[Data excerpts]
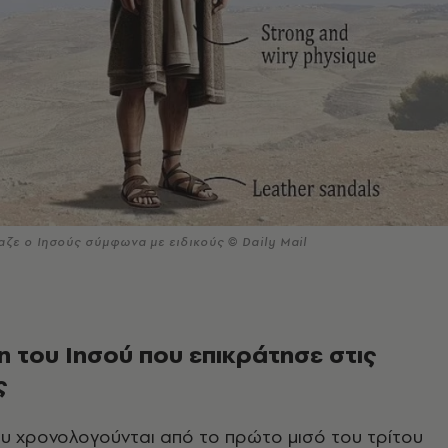
ζε ο Ιησούς σύμφωνα με ειδικούς © Daily Mail
η του Ιησού που επικράτησε στις
ς
ου χρονολογούνται από το πρώτο μισό του τρίτου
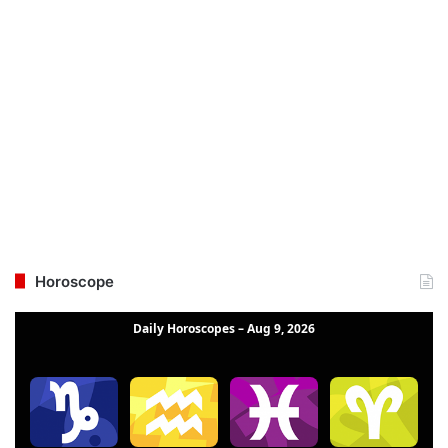
Horoscope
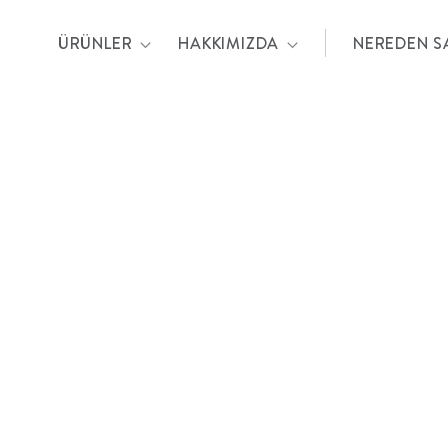
ÜRÜNLER
HAKKIMIZDA
NEREDEN SA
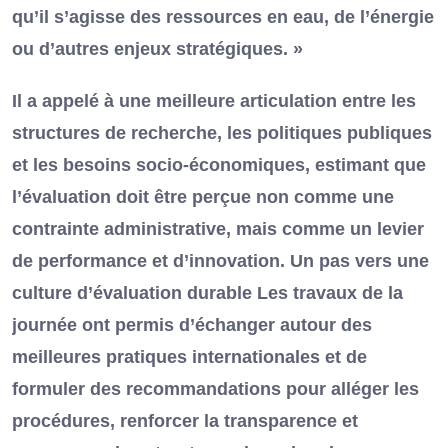
qu’il s’agisse des ressources en eau, de l’énergie
ou d’autres enjeux stratégiques. »
Il a appelé à une meilleure articulation entre les
structures de recherche, les politiques publiques
et les besoins socio-économiques, estimant que
l’évaluation doit être perçue non comme une
contrainte administrative, mais comme un levier
de performance et d’innovation. Un pas vers une
culture d’évaluation durable Les travaux de la
journée ont permis d’échanger autour des
meilleures pratiques internationales et de
formuler des recommandations pour alléger les
procédures, renforcer la transparence et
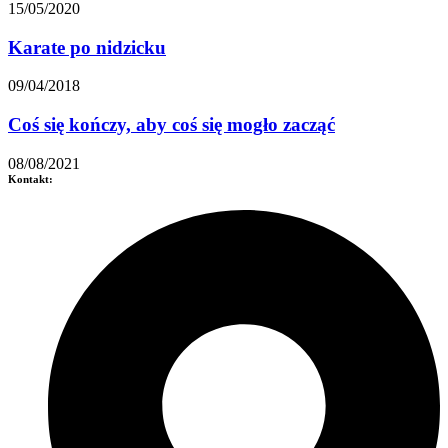
15/05/2020
Karate po nidzicku
09/04/2018
Coś się kończy, aby coś się mogło zacząć
08/08/2021
Kontakt:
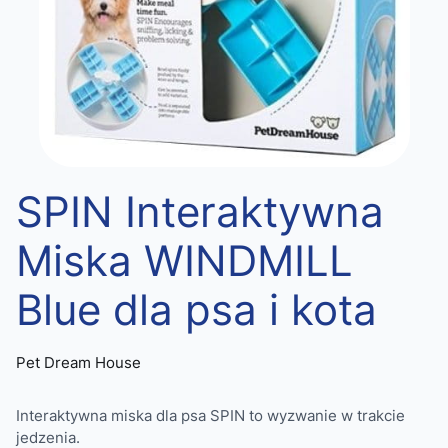
SPIN Interaktywna
Miska WINDMILL
Blue dla psa i kota
Pet Dream House
Interaktywna miska dla psa SPIN to wyzwanie w trakcie
jedzenia.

Work task: The range to print runs from the line with "culture d’évaluation durable" through the last line of the entries, both included; keep it exact and skip the pictures.

Written solution:
culture d’évaluation durable Les travaux de la
journée ont permis d’échanger autour des
meilleures pratiques internationales et de
formuler des recommandations pour alléger les
procédures, renforcer la transparence et
15/05/2020
Karate po nidzicku
09/04/2018
Coś się kończy, aby coś się mogło zacząć
08/08/2021
Kontakt:
SPIN Interaktywna
Miska WINDMILL
Blue dla psa i kota
Pet Dream House
Interaktywna miska dla psa SPIN to wyzwanie w trakcie
jedzenia.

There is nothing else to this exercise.